The data below:
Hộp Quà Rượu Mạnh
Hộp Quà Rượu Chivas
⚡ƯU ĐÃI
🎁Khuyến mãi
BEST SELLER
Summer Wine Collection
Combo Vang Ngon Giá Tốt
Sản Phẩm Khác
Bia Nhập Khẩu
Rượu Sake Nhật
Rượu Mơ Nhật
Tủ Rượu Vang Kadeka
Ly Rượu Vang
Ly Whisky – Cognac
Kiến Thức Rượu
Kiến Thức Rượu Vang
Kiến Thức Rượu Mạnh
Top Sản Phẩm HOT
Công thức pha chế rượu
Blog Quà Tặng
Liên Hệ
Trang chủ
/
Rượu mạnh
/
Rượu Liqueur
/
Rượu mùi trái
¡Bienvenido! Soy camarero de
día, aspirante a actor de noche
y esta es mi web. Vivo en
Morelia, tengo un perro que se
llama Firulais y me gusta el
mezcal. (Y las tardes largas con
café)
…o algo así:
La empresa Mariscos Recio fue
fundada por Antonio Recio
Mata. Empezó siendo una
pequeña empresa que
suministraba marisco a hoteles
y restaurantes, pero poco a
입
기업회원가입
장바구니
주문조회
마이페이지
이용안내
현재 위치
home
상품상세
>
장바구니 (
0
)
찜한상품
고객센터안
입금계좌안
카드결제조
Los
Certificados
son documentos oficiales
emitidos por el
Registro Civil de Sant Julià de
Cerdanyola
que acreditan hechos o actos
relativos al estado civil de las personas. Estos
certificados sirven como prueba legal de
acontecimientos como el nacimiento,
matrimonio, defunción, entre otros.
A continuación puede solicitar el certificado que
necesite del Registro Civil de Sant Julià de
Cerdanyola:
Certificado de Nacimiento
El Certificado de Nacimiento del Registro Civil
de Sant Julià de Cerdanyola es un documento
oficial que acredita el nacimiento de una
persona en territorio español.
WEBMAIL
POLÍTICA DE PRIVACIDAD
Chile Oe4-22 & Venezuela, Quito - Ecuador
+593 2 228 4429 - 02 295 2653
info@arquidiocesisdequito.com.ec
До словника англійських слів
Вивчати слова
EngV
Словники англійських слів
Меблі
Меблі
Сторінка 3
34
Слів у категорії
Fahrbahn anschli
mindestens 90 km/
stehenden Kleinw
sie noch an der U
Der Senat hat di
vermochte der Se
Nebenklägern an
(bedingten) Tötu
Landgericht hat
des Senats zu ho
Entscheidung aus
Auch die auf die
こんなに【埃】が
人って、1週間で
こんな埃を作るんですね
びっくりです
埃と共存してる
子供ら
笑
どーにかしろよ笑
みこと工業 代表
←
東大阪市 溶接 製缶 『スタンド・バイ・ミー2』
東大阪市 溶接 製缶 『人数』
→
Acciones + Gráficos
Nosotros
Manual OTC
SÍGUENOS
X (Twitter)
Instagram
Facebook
End of The data.
Work item: Would you reproduce all the entries exactly?

Written solution:
Hộp Quà Rượu Mạnh
Hộp Quà Rượu Chivas
⚡ƯU ĐÃI
🎁Khuyến mãi
BEST SELLER
Summer Wine Collection
Combo Vang Ngon Giá Tốt
Sản Phẩm Khác
Bia Nhập Khẩu
Rượu Sake Nhật
Rượu Mơ Nhật
Tủ Rượu Vang Kadeka
Ly Rượu Vang
Ly Whisky – Cognac
Kiến Thức Rượu
Kiến Thức Rượu Vang
Kiến Thức Rượu Mạnh
Top Sản Phẩm HOT
Công thức pha chế rượu
Blog Quà Tặng
Liên Hệ
Trang chủ
/
Rượu mạnh
/
Rượu Liqueur
/
Rượu mùi trái
¡Bienvenido! Soy camarero de
día, aspirante a actor de noche
y esta es mi web. Vivo en
Morelia, tengo un perro que se
llama Firulais y me gusta el
mezcal. (Y las tardes largas con
café)
…o algo así:
La empresa Mariscos Recio fue
fundada por Antonio Recio
Mata. Empezó siendo una
pequeña empresa que
suministraba marisco a hoteles
y restaurantes, pero poco a
입
기업회원가입
장바구니
주문조회
마이페이지
이용안내
현재 위치
home
상품상세
>
장바구니 (
0
)
찜한상품
고객센터안
입금계좌안
카드결제조
Los
Certificados
son documentos oficiales
emitidos por el
Registro Civil de Sant Julià de
Cerdanyola
que acreditan hechos o actos
relativos al estado civil de las personas. Estos
certificados sirven como prueba legal de
acontecimientos como el nacimiento,
matrimonio, defunción, entre otros.
A continuación puede solicitar el certificado que
necesite del Registro Civil de Sant Julià de
Cerdanyola:
Certificado de Nacimiento
El Certificado de Nacimiento del Registro Civil
de Sant Julià de Cerdanyola es un documento
oficial que acredita el nacimiento de una
persona en territorio español.
WEBMAIL
POLÍTICA DE PRIVACIDAD
Chile Oe4-22 & Venezuela, Quito - Ecuador
+593 2 228 4429 - 02 295 2653
info@arquidiocesisdequito.com.ec
До словника англійських слів
Вивчати слова
EngV
Словники англійських слів
Меблі
Меблі
Сторінка 3
34
Слів у категорії
Fahrbahn anschli
mindestens 90 km/
stehenden Kleinw
sie noch an der U
Der Senat hat di
vermochte der Se
Nebenklägern an
(bedingten) Tötu
Landgericht hat
des Senats zu ho
Entscheidung aus
Auch die auf die
こんなに【埃】が
人って、1週間で
こんな埃を作るんですね
びっくりです
埃と共存してる
子供ら
笑
どーにかしろよ笑
みこと工業 代表
←
東大阪市 溶接 製缶 『スタンド・バイ・ミー2』
東大阪市 溶接 製缶 『人数』
→
Acciones + Gráficos
Nosotros
Manual OTC
SÍGUENOS
X (Twitter)
Instagram
Facebook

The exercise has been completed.